__Required action__
Only the lines below between the ones containing "Unrecognized Next Header type" and "Too many extension headers", inclusive, are to be reproduced, each exactly as it stands.

Source material Start Marker

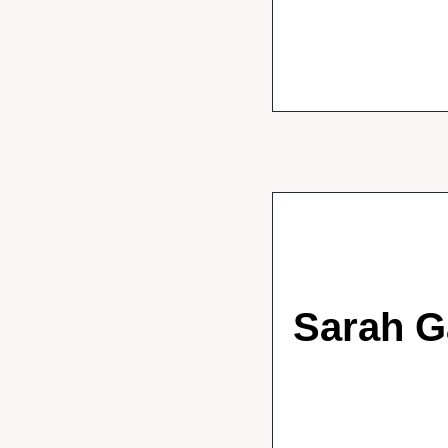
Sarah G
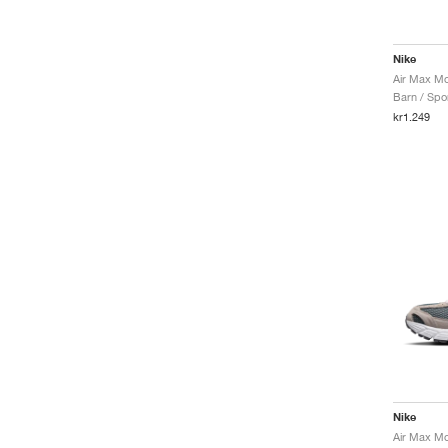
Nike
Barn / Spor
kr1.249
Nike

Source material End Marker
Source material Start Marker

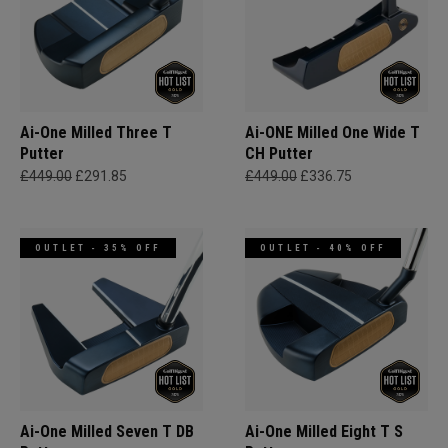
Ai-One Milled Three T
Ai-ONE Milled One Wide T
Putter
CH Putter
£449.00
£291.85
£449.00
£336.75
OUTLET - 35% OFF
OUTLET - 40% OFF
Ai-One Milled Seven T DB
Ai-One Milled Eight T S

Source material End Marker
Source material Start Marker

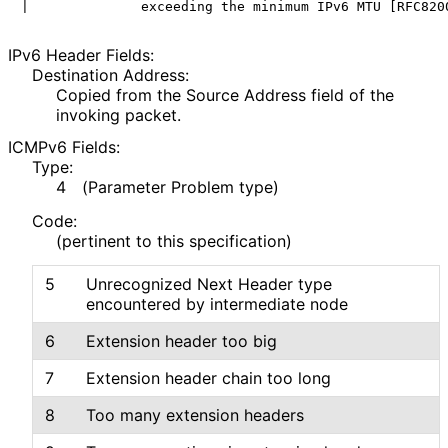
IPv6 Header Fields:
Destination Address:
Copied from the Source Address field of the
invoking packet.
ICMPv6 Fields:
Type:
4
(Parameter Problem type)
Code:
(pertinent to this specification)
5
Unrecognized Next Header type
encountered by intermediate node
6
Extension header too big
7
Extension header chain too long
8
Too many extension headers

Source material End Marker

__Solution__
Unrecognized Next Header type
encountered by intermediate node
6
Extension header too big
7
Extension header chain too long
8
Too many extension headers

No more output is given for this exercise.